**Goal of the exercise:**
Repeat the records below exactly from the line containing "mydlo a sprchovací kúpeľ so" to the line containing "B:95W:60H:88", taking in both of those lines. Drop the pictures.

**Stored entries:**
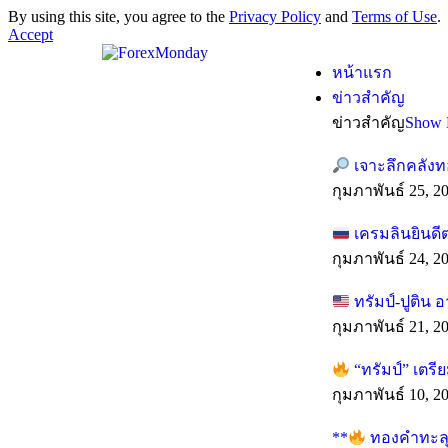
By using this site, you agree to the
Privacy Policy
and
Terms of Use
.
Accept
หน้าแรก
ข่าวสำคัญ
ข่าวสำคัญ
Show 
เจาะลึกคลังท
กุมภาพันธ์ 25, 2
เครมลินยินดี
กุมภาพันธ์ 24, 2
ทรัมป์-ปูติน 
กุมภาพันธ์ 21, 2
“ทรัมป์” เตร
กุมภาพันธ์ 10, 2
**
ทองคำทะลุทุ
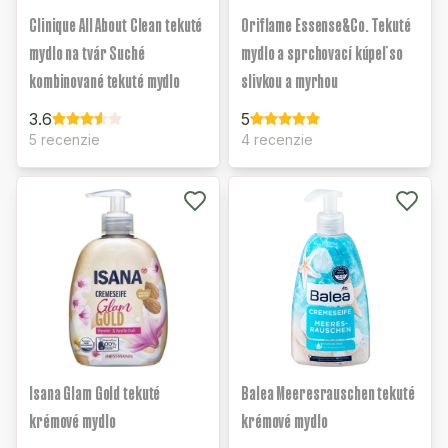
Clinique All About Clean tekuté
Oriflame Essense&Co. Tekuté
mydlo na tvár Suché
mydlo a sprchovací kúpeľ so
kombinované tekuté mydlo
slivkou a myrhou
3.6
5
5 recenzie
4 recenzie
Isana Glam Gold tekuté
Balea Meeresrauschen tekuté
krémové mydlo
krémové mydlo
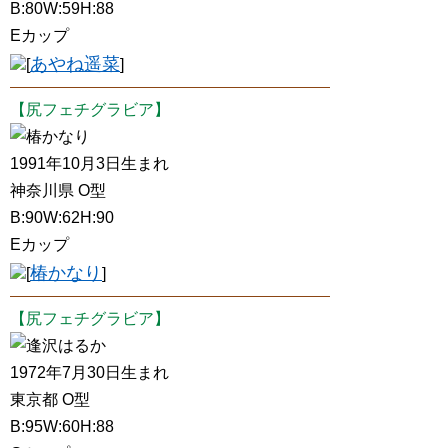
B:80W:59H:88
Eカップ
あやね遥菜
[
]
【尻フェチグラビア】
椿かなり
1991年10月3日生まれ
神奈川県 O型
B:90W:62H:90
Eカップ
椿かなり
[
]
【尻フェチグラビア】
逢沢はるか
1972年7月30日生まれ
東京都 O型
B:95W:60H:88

==

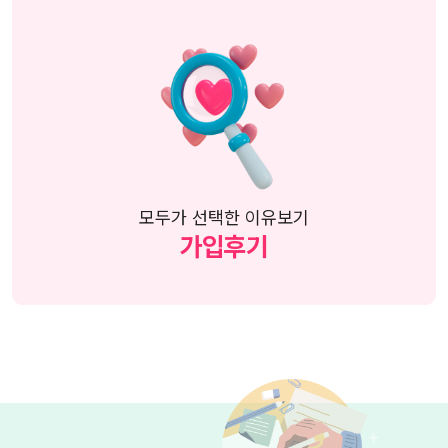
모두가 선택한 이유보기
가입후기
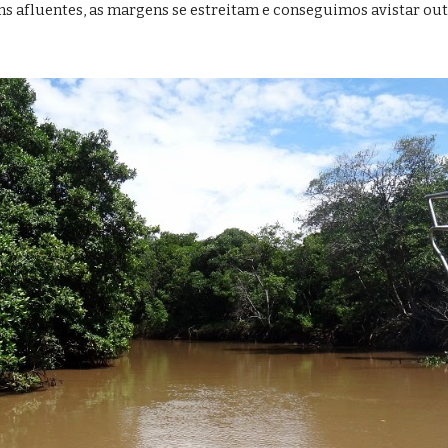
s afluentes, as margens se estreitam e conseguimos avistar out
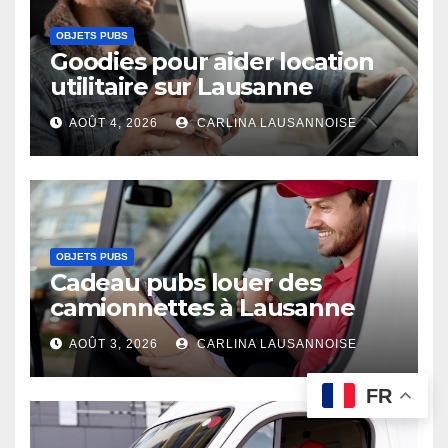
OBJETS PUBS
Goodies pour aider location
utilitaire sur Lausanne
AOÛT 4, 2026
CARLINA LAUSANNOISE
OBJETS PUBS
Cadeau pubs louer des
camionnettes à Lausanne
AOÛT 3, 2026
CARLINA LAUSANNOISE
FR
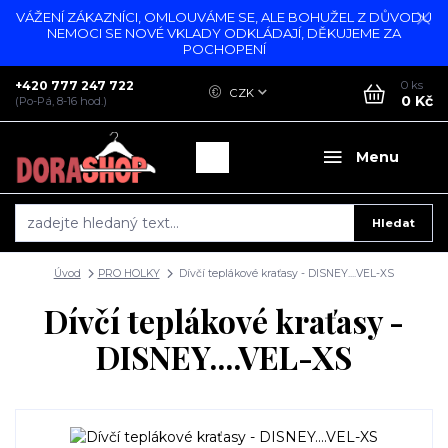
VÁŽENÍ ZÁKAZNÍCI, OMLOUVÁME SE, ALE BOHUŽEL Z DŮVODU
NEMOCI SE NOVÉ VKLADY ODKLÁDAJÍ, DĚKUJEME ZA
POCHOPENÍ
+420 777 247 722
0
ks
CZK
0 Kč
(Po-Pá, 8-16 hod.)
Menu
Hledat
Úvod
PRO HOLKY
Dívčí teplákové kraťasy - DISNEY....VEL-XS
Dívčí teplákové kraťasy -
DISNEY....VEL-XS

**Task output:**
mydlo a sprchovací kúpeľ so
kombinované tekuté mydlo
slivkou a myrhou
3.6
5
5 recenzie
4 recenzie
Isana Glam Gold tekuté
Balea Meeresrauschen tekuté
krémové mydlo
krémové mydlo
B:80W:59H:88
Eカップ
あやね遥菜
[
]
【尻フェチグラビア】
椿かなり
1991年10月3日生まれ
神奈川県 O型
B:90W:62H:90
Eカップ
椿かなり
[
]
【尻フェチグラビア】
逢沢はるか
1972年7月30日生まれ
東京都 O型
B:95W:60H:88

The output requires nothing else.